We thank Michaela Sedova, PhD, and Iveta Selingerova, PhD, for their help with the statistical analysis.
Statement of Ethics
The present study conforms to the guidelines issued in the Declaration of Helsinki. Informed consent requirement was waived by the Institutional Ethics Committees for this retrospective study using anonymized clinical data, with no direct patient contact. The Ethics Committees of St. Anne’s University Hospital and Institute of Health Information and Statistics of the CR determined that this study does not constitute clinical research and is thus exempt from ethics committee review (communication received on January 13, 2021).
Conflict of Interest Statement
Tomas Bryndziar reports employment at Bristol-Myers Squibb outside the submitted work. All other authors have no conflict of interest to declare.

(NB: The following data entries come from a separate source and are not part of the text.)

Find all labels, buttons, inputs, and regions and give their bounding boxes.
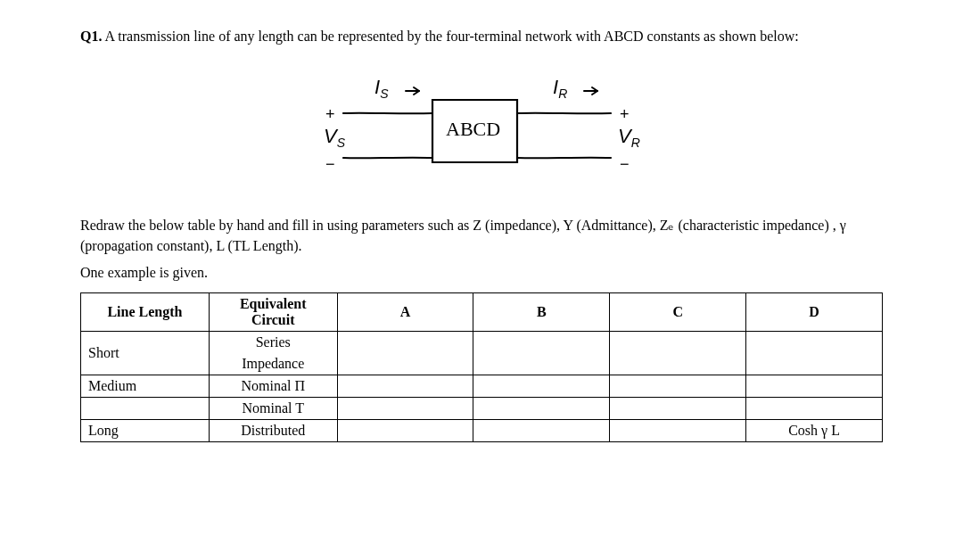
vs-minus: − [325, 155, 335, 173]
table-header-row: Line Length Equivalent Circuit A B C D [81, 292, 883, 331]
cell-a-3 [337, 419, 473, 441]
col-c: C [610, 292, 746, 331]
svg-text:VR: VR [618, 125, 640, 150]
cell-a-2 [337, 397, 473, 419]
question-number: Q1. [80, 29, 102, 44]
cell-a-0 [337, 331, 473, 375]
cell-length-long: Long [81, 419, 210, 441]
table-row: Short Series [81, 331, 883, 353]
instruction-p1: Redraw the below table by hand and fill … [80, 216, 883, 256]
col-d: D [746, 292, 883, 331]
cell-d-1 [746, 375, 883, 397]
cell-c-1 [610, 375, 746, 397]
cell-length-short: Short [81, 331, 210, 375]
question-body: A transmission line of any length can be… [105, 29, 799, 44]
col-b: B [473, 292, 610, 331]
cell-c-2 [610, 397, 746, 419]
cell-circuit-pi: Nominal Π [209, 375, 337, 397]
col-a: A [337, 292, 473, 331]
box-label: ABCD [446, 118, 500, 140]
cell-circuit-t: Nominal T [209, 397, 337, 419]
vs-plus: + [325, 105, 335, 123]
question-prompt: Q1. A transmission line of any length ca… [80, 27, 883, 46]
cell-b-2 [473, 397, 610, 419]
cell-circuit-series2: Impedance [209, 353, 337, 375]
ir-label-sub: R [558, 86, 567, 101]
cell-length-medium: Medium [81, 375, 210, 397]
cell-b-3 [473, 419, 610, 441]
cell-a-1 [337, 375, 473, 397]
col-line-length: Line Length [81, 292, 210, 331]
cell-c-0 [610, 331, 746, 375]
vr-minus: − [620, 155, 630, 173]
table-row: Medium Nominal Π [81, 375, 883, 397]
table-row: Long Distributed Cosh γ L [81, 419, 883, 441]
cell-b-0 [473, 331, 610, 375]
cell-length-blank [81, 397, 210, 419]
svg-text:IR: IR [553, 76, 567, 101]
cell-d-0 [746, 331, 883, 375]
table-row: Nominal T [81, 397, 883, 419]
svg-text:IS: IS [374, 76, 389, 101]
cell-circuit-dist: Distributed [209, 419, 337, 441]
cell-circuit-series1: Series [209, 331, 337, 353]
instruction-p2: One example is given. [80, 263, 883, 283]
circuit-diagram: IS IR + VS − + VR − ABCD [259, 64, 704, 189]
vs-label-sub: S [337, 136, 346, 150]
cell-d-3: Cosh γ L [746, 419, 883, 441]
svg-text:VS: VS [324, 125, 346, 150]
cell-c-3 [610, 419, 746, 441]
vr-plus: + [620, 105, 630, 123]
cell-d-2 [746, 397, 883, 419]
col-equiv-circuit: Equivalent Circuit [209, 292, 337, 331]
cell-b-1 [473, 375, 610, 397]
is-label-sub: S [380, 86, 389, 101]
abcd-table: Line Length Equivalent Circuit A B C D S… [80, 292, 883, 442]
vr-label-sub: R [631, 136, 640, 150]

Petra Sedova and Robert Mikulik were supported by the COST (European Cooperation in Science and Technology) Association, project No. CA18118, IRENE COST Action – Implementation Research Network in Stroke Care Quality and by the project No. LQ1605 from the National Program of Sustainability II and by the IRIS-TEPUS Project No. LTC20051 from the INTER-EXCELLENCE INTER-COST program of the Ministry of Education, Youth, and Sports of the Czech Republic.
P.S., R.D.B., and R.M. designed the study. S.L. and J.J. provided the data. P.S. and S.L. analyzed the data. P.S., R.D.B., R.M., and T.B. wrote the manuscript. All authors reviewed and critically revised this work.
Data Availability Statement
The data that support the findings of this study are available upon request from the corresponding author.